### Required action:
Search term "Philippe": please show all lines in the listing that contain it.
[[ Given data open ]]
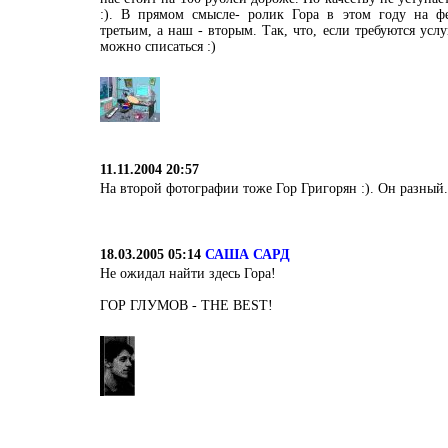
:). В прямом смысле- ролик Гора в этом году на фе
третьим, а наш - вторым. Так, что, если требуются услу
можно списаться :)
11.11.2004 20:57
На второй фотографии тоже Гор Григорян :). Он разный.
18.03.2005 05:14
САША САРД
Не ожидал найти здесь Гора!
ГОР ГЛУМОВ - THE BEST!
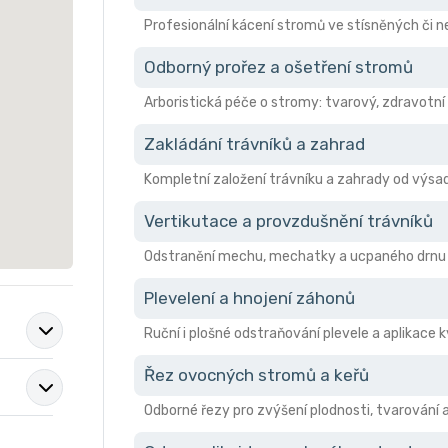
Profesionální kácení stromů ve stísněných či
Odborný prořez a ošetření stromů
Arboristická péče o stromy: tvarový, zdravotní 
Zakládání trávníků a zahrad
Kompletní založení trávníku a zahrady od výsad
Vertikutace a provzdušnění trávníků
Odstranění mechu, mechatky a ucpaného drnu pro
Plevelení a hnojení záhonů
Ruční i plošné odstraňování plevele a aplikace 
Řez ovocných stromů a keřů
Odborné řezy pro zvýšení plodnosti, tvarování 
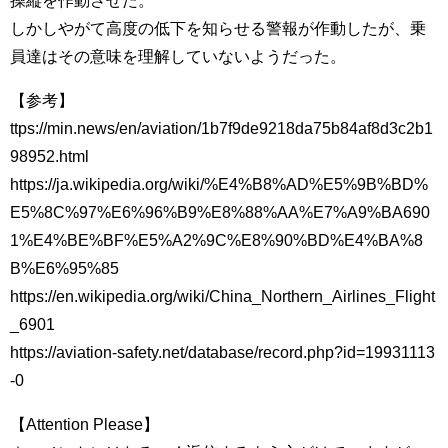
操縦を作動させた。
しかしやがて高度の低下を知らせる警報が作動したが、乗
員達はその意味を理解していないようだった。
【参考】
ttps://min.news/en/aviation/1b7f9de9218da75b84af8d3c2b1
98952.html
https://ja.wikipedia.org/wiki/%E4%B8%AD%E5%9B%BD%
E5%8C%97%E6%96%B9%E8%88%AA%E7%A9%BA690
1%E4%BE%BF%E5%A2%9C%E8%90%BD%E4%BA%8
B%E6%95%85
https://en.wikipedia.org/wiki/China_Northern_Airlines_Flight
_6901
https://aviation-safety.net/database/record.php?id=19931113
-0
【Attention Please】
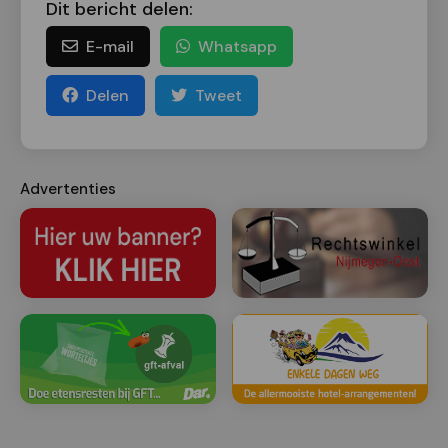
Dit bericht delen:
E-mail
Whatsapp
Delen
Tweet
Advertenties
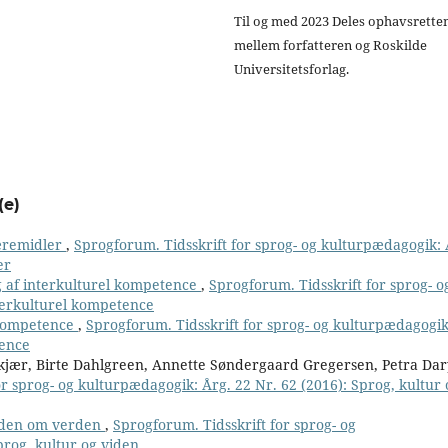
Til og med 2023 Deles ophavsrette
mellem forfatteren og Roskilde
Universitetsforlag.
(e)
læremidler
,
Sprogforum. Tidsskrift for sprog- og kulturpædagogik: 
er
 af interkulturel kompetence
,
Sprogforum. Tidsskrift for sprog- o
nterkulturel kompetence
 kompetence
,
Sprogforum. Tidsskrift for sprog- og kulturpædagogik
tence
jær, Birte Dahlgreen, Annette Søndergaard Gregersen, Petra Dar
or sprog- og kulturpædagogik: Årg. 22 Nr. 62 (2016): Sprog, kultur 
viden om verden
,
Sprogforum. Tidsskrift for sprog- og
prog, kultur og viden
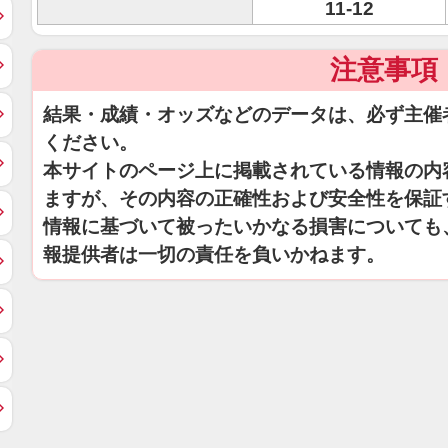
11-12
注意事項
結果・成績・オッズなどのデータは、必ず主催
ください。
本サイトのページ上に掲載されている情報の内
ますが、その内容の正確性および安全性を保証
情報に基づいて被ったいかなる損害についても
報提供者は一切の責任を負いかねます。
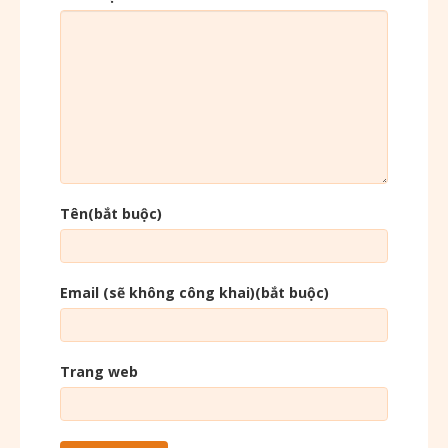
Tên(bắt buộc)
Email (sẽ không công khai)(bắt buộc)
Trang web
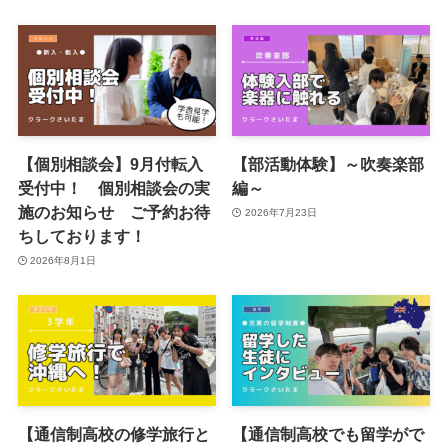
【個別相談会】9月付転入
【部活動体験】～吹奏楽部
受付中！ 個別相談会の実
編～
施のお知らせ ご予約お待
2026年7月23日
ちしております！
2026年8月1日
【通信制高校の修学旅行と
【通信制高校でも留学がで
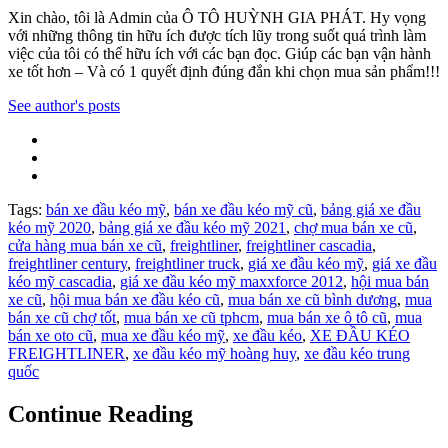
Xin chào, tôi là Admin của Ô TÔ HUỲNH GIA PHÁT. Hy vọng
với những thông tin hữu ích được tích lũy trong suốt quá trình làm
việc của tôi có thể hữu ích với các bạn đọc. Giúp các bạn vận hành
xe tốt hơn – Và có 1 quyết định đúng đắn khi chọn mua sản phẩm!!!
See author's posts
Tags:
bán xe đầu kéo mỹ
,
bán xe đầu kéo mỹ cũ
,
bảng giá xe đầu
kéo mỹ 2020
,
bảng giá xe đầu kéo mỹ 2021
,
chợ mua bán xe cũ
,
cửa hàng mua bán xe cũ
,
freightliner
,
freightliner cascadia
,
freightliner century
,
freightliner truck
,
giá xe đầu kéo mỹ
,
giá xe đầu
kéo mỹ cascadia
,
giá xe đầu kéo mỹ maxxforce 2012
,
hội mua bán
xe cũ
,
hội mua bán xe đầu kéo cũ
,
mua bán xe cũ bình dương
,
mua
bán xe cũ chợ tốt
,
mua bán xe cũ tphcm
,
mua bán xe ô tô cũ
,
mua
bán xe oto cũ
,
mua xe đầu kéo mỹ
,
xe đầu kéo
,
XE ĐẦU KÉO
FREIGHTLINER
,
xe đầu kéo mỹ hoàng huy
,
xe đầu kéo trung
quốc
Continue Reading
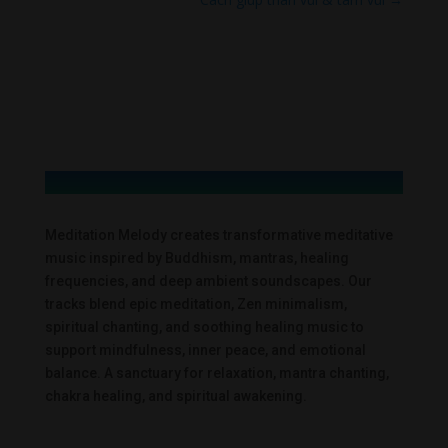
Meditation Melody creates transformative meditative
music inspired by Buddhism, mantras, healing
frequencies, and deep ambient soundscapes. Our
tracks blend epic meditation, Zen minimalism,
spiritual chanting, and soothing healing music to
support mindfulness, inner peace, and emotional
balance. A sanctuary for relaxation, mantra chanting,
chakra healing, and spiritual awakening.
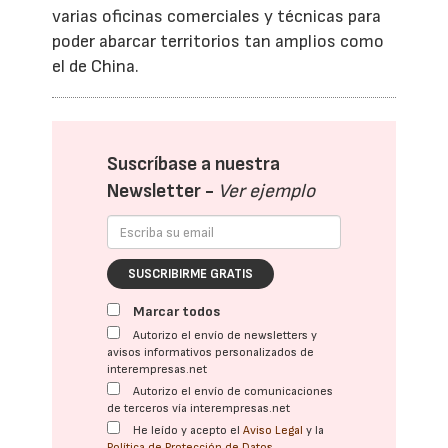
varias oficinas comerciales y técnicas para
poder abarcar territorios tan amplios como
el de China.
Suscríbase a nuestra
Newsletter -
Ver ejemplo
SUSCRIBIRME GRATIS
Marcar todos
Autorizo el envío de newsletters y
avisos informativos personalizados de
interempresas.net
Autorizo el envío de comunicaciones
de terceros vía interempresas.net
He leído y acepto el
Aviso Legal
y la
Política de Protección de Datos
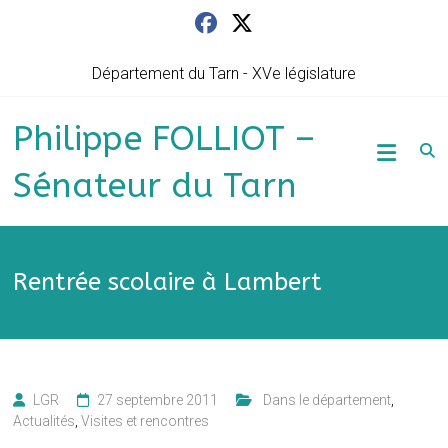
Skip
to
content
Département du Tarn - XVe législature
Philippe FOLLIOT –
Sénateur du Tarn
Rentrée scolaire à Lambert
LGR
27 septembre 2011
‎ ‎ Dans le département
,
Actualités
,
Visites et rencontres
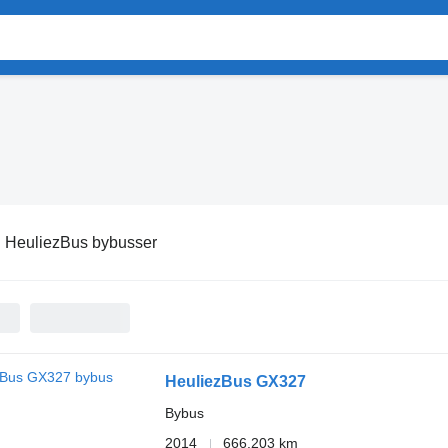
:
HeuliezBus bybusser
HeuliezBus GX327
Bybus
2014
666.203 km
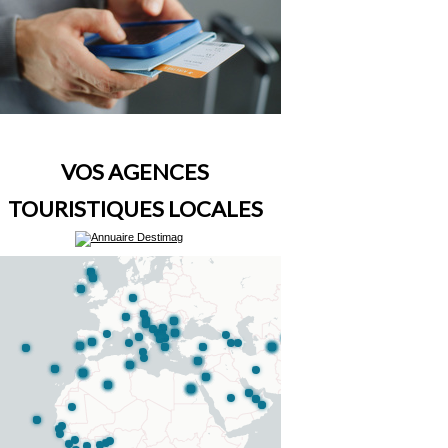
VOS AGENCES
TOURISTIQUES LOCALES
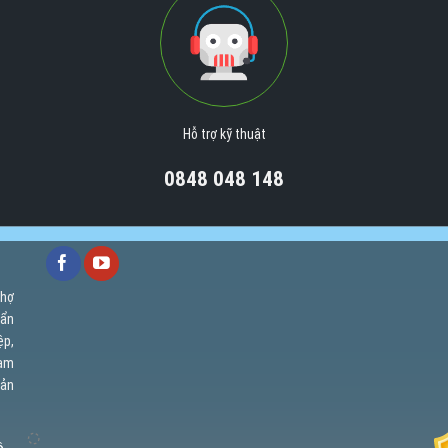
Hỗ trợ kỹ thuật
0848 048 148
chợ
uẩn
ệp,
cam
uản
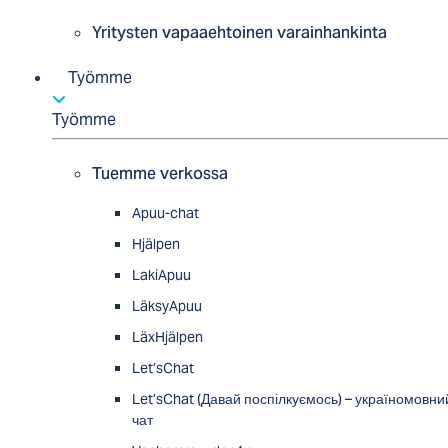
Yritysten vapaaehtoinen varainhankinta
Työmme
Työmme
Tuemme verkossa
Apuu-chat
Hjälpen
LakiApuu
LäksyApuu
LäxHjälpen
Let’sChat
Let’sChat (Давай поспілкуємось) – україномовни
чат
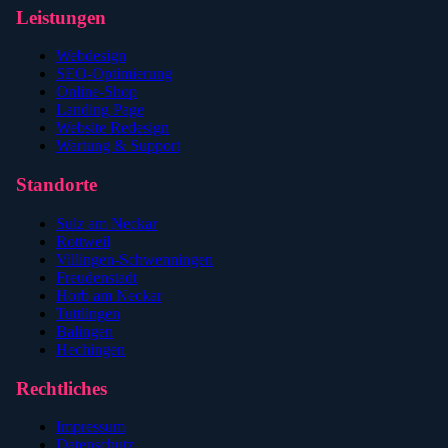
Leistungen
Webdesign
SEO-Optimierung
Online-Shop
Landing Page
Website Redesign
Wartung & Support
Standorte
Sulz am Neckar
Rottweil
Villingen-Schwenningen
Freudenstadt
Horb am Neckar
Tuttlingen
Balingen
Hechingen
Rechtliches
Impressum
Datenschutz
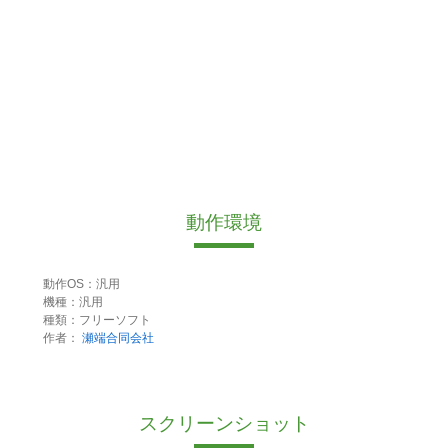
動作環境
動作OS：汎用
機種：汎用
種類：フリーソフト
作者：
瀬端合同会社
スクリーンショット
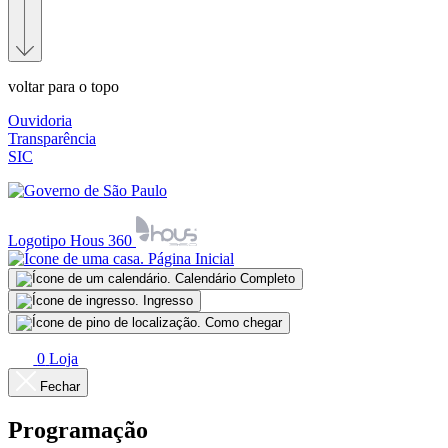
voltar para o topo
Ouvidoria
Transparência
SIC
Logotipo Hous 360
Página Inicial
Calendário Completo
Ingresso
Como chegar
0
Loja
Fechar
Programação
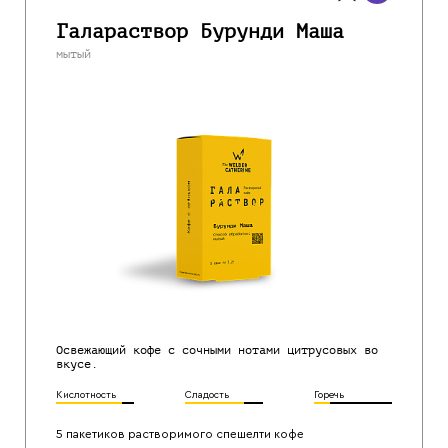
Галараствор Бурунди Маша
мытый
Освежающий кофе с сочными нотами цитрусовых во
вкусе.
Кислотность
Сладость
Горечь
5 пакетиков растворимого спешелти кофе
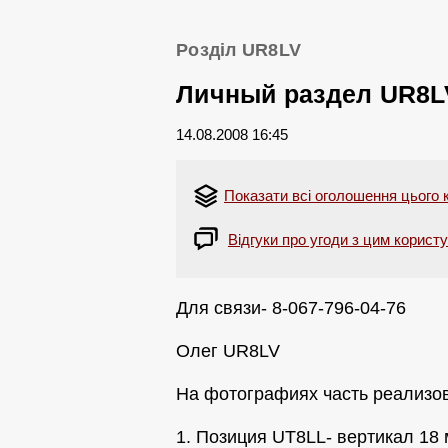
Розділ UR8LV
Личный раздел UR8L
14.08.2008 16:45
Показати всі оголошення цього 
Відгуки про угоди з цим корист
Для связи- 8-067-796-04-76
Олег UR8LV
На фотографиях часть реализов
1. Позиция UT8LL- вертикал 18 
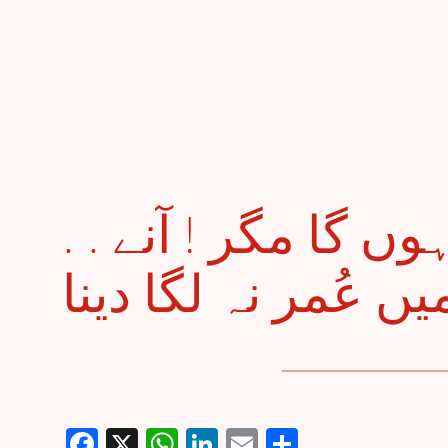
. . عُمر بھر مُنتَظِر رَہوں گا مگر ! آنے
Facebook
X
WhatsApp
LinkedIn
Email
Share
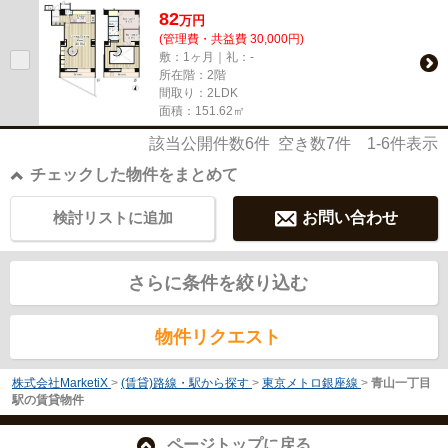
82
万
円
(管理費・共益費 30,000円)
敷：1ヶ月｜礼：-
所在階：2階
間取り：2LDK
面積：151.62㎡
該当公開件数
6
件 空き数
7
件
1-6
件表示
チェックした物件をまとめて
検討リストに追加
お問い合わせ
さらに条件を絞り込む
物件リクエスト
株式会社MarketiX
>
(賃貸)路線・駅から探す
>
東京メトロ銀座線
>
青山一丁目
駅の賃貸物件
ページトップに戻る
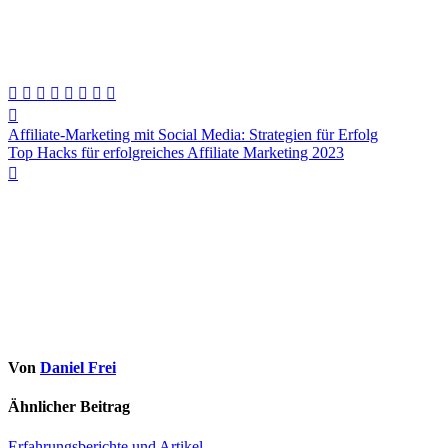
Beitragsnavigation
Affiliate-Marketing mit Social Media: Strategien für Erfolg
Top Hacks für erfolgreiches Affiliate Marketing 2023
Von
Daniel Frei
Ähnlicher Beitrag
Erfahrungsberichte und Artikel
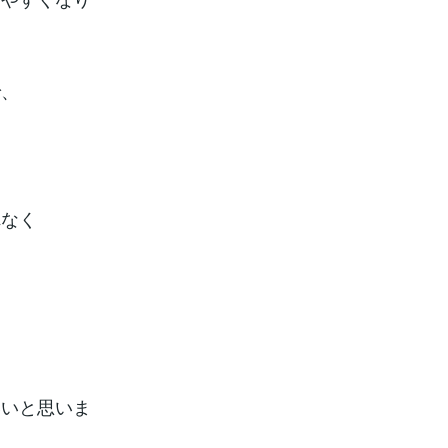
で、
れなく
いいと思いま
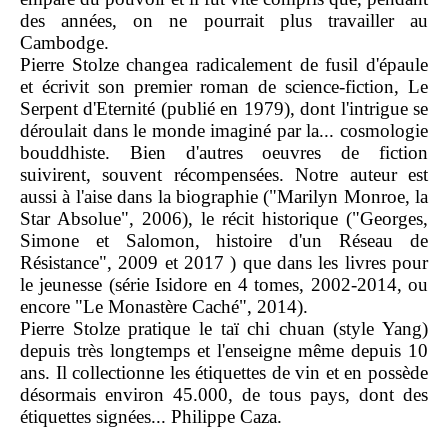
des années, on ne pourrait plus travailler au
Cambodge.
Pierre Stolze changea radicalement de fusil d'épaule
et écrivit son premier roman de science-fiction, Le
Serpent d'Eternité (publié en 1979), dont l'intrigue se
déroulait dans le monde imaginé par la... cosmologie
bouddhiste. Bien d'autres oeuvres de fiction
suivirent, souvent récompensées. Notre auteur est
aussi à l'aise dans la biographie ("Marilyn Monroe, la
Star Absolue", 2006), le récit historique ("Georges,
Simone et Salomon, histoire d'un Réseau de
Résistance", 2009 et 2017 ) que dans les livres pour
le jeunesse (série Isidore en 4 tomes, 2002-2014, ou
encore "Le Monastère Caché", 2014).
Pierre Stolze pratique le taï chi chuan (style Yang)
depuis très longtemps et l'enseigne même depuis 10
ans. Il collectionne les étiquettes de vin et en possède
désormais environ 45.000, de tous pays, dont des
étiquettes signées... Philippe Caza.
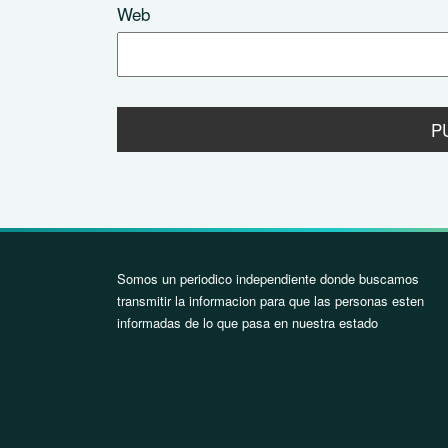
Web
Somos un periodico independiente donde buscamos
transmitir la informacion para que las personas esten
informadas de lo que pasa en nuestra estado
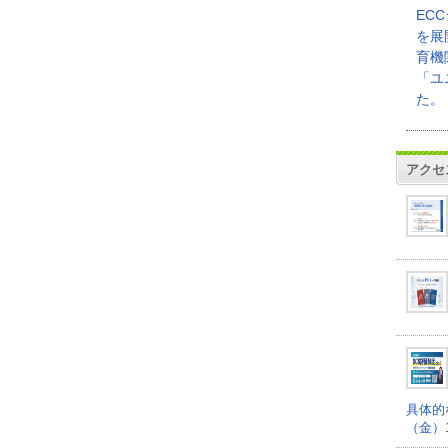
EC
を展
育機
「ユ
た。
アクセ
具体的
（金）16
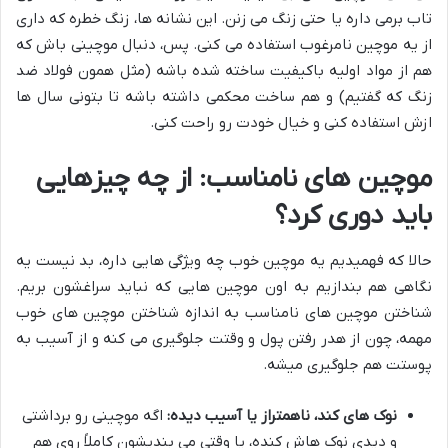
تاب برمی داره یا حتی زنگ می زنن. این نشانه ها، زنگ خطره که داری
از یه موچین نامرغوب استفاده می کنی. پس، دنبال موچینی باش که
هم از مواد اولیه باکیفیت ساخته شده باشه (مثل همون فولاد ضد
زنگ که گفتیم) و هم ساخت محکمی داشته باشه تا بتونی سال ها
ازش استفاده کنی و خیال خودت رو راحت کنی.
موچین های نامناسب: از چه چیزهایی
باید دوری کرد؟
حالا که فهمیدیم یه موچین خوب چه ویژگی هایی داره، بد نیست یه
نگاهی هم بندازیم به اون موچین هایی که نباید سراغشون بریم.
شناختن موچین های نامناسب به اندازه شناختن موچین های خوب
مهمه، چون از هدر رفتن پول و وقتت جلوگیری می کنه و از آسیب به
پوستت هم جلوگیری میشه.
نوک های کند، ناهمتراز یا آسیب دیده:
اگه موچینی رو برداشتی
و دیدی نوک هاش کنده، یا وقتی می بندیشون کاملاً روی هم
[[ Given data closed ]]
### Response to the exercise:
Philippe FOLLIOT –
étiquettes signées... Philippe Caza.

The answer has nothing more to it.